In cases of B. miyamotoi with neurologic manifestations, clinical symptoms have ranged from acute meningeal symptoms, including headache, vomiting, and dizziness (5,9), to prolonged neurologic disease, in some cases involving several months of progressive mental decline, confusion, gait instability, and hearing difficulty (6,7). Typically, in acute meningoencephalitis cases, spirochetes cannot be visualized in direct CSF specimen Gram or Giemsa stains (5). Diagnosis in those cases has relied on either broad-based 16S sequencing of bacteria rRNA, targeted PCR identification of the GlpQ or flagellin genes, darkfield microscopy, or acridine orange stain (5,6,9,10). In contrast, in 1 case, spirochetes were visualized on direct specimen Giemsa and Gram stains in the presence of prolonged neuroborreliosis of ≈4 months duration (7). Although literature on the subject remains lacking because of the relative rarity of this disease manifestation, those cases suggest that, in immunocompromised patients, spirochetes may proliferate in CSF over time, leading to an increased likelihood of detecting spirochetes on direct specimen examination in patients with prolonged symptoms. It is notable that DNA from B. miyamotoi was not detected in our patient’s plasma, suggesting a neurologic tropism that enabled continued spirochetal proliferation even after the organisms were cleared from the patient’s bloodstream.

This patient had abnormal MRI findings, including abnormal cranial nerve enhancement of the oculomotor, trigeminal, facial, and vestibulocochlear cranial nerves. Those findings were initially worrisome for leptomeningeal progression of the patient’s ocular lymphoma, but flow cytometry of his CSF did not demonstrate abnormal proliferation of B cells. Although previous case reports have shown no abnormalities on cranial MRI (5–7), given this patient’s constellation of symptoms, we believe that these MRI findings were attributable to this infection and the proliferation of spirochetes in the CSF.

Differential diagnosis of spirochetes visualized on CSF Gram stain is limited. We found 1 other published case report with this finding, also for B. miyamotoi (7). Although other spirochetes, such as B. burgdorferi and Treponema pallidum, are known to cause neurologic manifestations ranging from acute meningoencephalitis to chronic encephalitis, those organisms are not visualized with Gram stain; diagnoses require darkfield microscopy, PCR, or serologic evidence of disease (10–13). We posit that finding spirochetes on CSF Gram stain is highly suggestive of B. miyamotoi, and patients should be empirically treated for neuroborreliosis pending definitive identification, particularly patients active in geographic areas with known tick exposure who have rituximab-caused immunosuppression.

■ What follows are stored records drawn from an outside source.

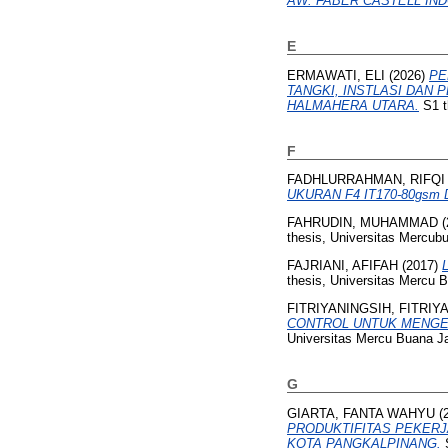
AW. FABER CASTELL IND
E
ERMAWATI, ELI
(2026)
PE
TANGKI, INSTLASI DAN 
HALMAHERA UTARA.
S1 t
F
FADHLURRAHMAN, RIFQI
UKURAN F4 IT170-80gsm 
FAHRUDIN, MUHAMMAD
(
thesis, Universitas Mercubu
FAJRIANI, AFIFAH
(2017)
thesis, Universitas Mercu 
FITRIYANINGSIH, FITRIY
CONTROL UNTUK MENGEV
Universitas Mercu Buana Ja
G
GIARTA, FANTA WAHYU
(
PRODUKTIFITAS PEKER
KOTA PANGKALPINANG.
S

Of note, most reported cases of neuroborreliosis caused by B. miyamotoi have been found in older patients on rituximab therapy with B-cell depletion, as in this case-patient, although there are rare reports of neuroborreliosis in immunocompetent persons (9). The adaptive immune system is considered key in controlling B. miyamotoi infection; B. miyamotoi activates dendritic cells, phagocytizing the bacteria and stimulating release of several cytokines (14). Furthermore, studies in related species, such as B. hermsii, have shown that clearance of spirochetes is mediated by antibodies (15). Further research into the pathogenesis of B. miyamotoi meningoencephalitis, with an emphasis on the regulators of proliferation of these organisms in CSF and disease progression in immunocompromised patients, are certainly warranted. Greater awareness of this manifestation of B. miyamotoi disease can lead to increased diagnostic accuracy and antimicrobial treatment with improved patient outcomes.